19 Nisan 2016 Salı

 MUTSUZLAR SOKAĞI
Yağmur çiselemeye başlamıştı ,topuklu ayakkabılarının çıkardığı sesle, taşlı ve ıslak merdivenlerde sağ eliyle tuttuğu eteğini düşmemek için tutarken gök gürlüyordu.Korkudan nereye sığınacağım diye düşünürken karşısında duran abbaraya sığındı.Kulağına gelen ezan sesi ile karışık burnunu hafifçe sağa kaydıran koku etrafını sarmıştı ,
oradan uzaklaşmak istemişti ama yağmur şiddetini gösteriyordu.Abbara da yağmurun dinmesini beklerken duvarlarda yazılı damla kelimesi ile yağmur damlalarını daha da  derinden hissediyordu ,peki o akan tesisat borularında su sesi,  gök gürlemesi daha da korkutucu sesler silsilesi ile merdivenlerden aşağı indi, evlerin girinti çıkıntıları ile yağmurdan biraz sıyrılmıştı.  Sokaklar envai çeşit hayat anlatıyordu, kapı üzerindeki motifler,duvardan çıkan  yeşillikler karşıda duran elektrik direğinden çıkan okları görüp sağa saptı, sokak boyunca terk edilmiş bir his bürümeye başlamıştı bedenini ,kimse yok insan yok bu nasıl bir yerdi! burada nasıl yaşayacaktı ,  etrafta  toprak ,harabe kokusu ile birlikte yol almaya devam etti yavaş yavaş.Nereye baksa satılık evler, terk edilmiş alanlar bunca terk edilmişlikler, sokağın sonunda ovaya uzanan geniş bir boşluk ve akan bir çeşme ile devam ediyordu ve çeşmeden akan su ile yorgunluğunu  atmıştı ,kana kana içerek ,sokaktan ilerken duvarda yazılı mutsuzlar sokağı yazısı şaşırtmıştı ,neden mutsuzlar sokağı bu kadar güzel bir yerde insanlar neden mutsuz idi diye düşünürken yola koyulmuştu tekrar , merdivenlerdeki  kırık taşların üstünü kapatan beton yamalardan sızan su, harç, çıplak olan ayağını ıslatmıştı etraf sessizlik içinde titretiyordu göğü, pencereleri su şişelerinin mavi kapakları ile vidalayan kapatma usullerini gördükten sonra tekrar ovaya açılan bir boşluk içinden ,yukarı doğru uzanan merdivenlerde aşkını duvara yazan gencoların yazısı ,dışarı asılı askılıklar ,kuş sesleri  ile karşı karşıya idi .

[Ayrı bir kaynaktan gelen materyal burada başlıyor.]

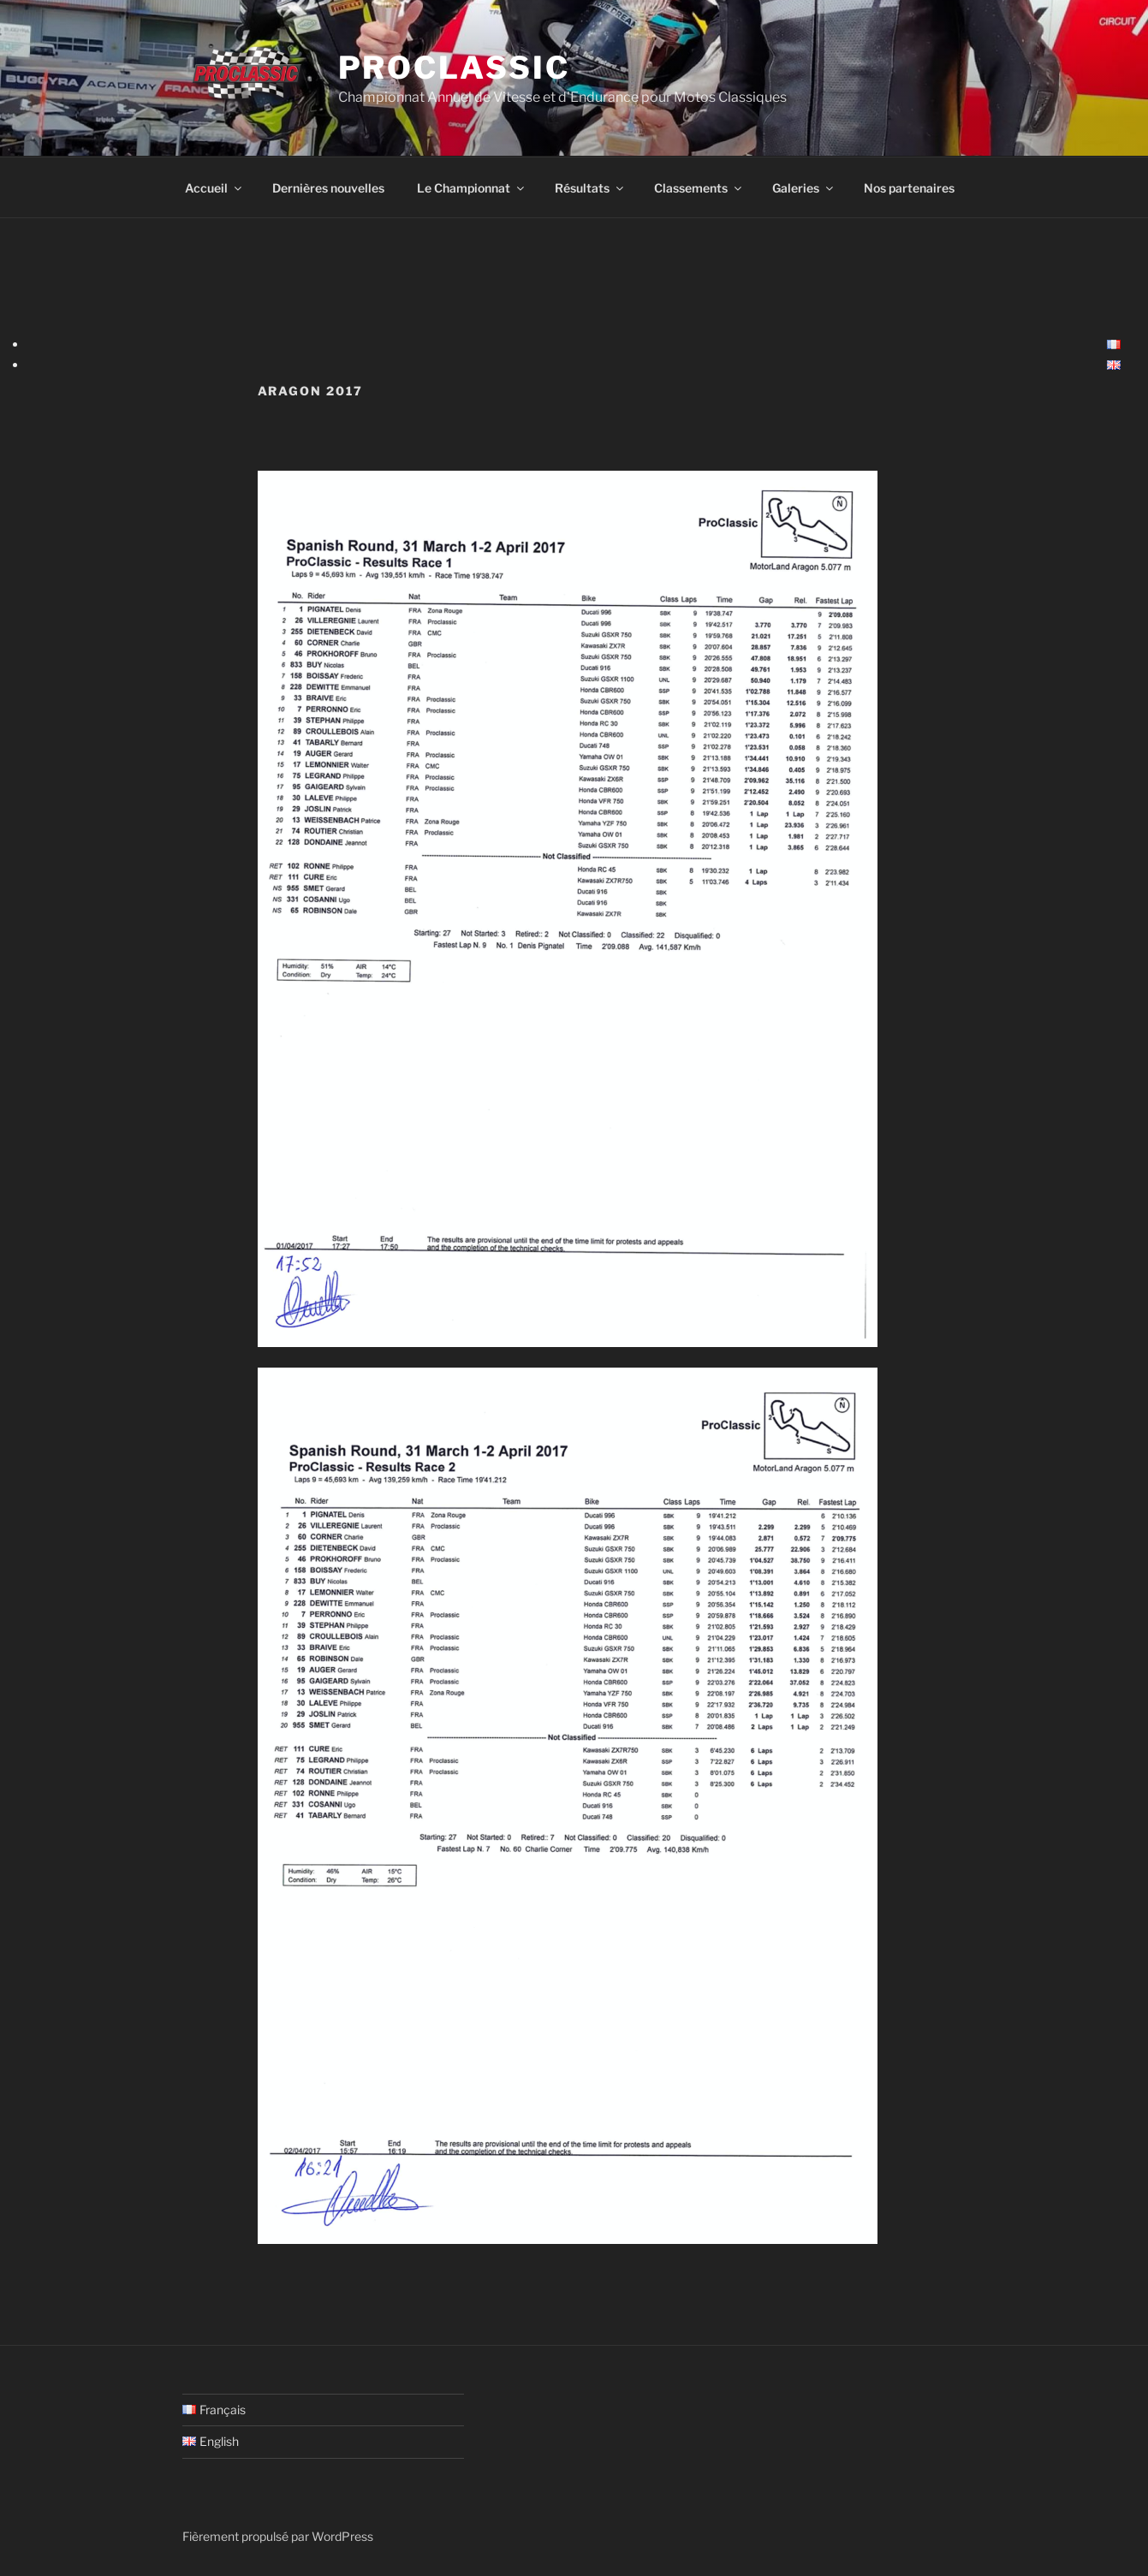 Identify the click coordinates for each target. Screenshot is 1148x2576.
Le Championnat (471, 188)
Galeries (804, 188)
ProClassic (454, 67)
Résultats (590, 188)
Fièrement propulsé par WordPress (277, 2536)
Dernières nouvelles (328, 188)
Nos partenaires (909, 188)
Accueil (214, 188)
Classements (699, 188) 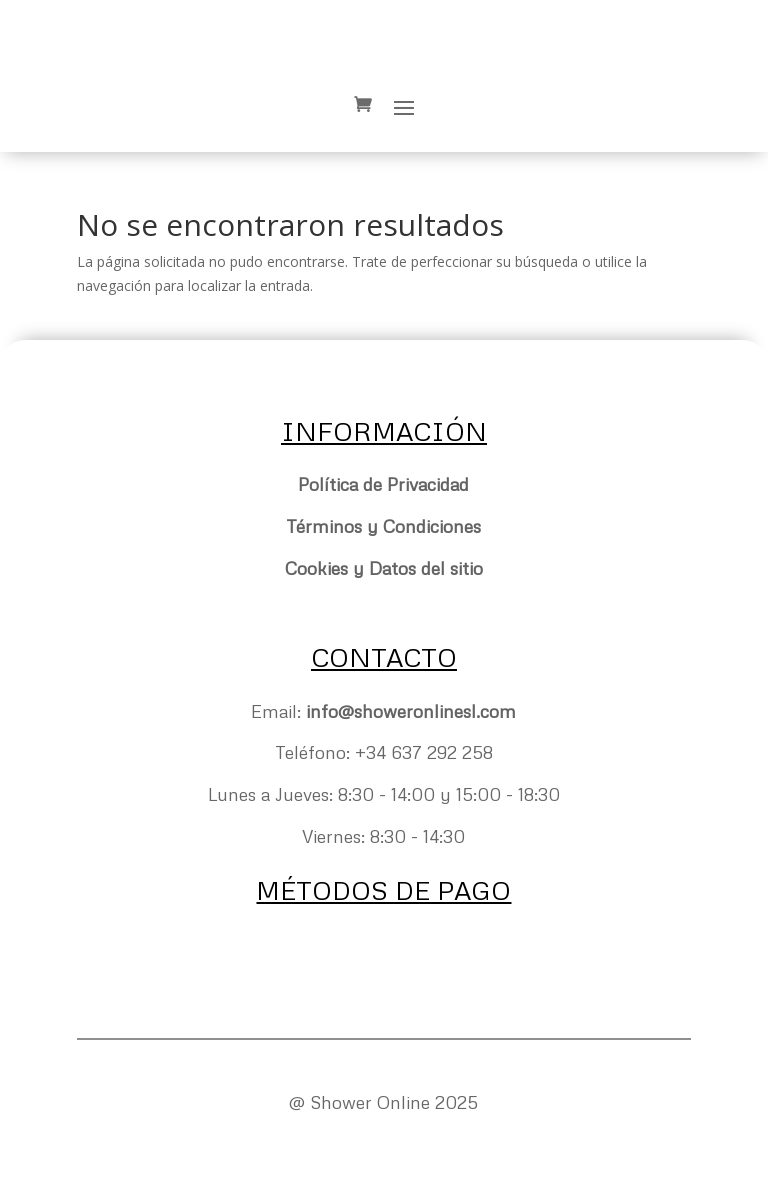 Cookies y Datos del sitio (384, 568)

Kasr-ı  Butik otelden de ilerleyerek çeşmeden geçti.Çeşmeyi geçerken sağ merdivenlerden aşağı inip dikkatini çeken abbaraya doğru hareket ederken zifiri bir karanlık ile karşı karşıya kaldı  gündüz içinde gece  ,sağ ve sol olmak üzere 2 terk edilmiş handan gelen kapı gıcırtıları onu  hana doğru iterken  içinde ne var diye kapı gözünden baktığında  yüksek tavanlı boş terk edilmiş bir yer görünmüştü gözüne neden her yer terk edilmiş, neden her yer harabeye bırakılmıştı  diye düşünürken tekrar yola koyulmuştu ,incir ağacını da selamlayıp  yürümeye devam etti, yağmur  sakinleşmişti oturup etrafı süzmek istemişti ki karşıda duran evin kapı önü gel burada dinlen der edası ile onu  çağırmıştı .Tabanları ağrı içinde  zing zong  diye bağırırken ayakkabılarını çıkarıp etrafa baktı,  sağ tarafında Abdulkadir geylani derneğini simgeleyen kubbemsi ikon farklı bir algı oluşturmuştu onda, yüzünü farklı bir hal almıştı tanımlayamadığı,taş evler arasına serpiştirilen beton yapılar görüntüyü bozuyordu bunca doğallık arasında ...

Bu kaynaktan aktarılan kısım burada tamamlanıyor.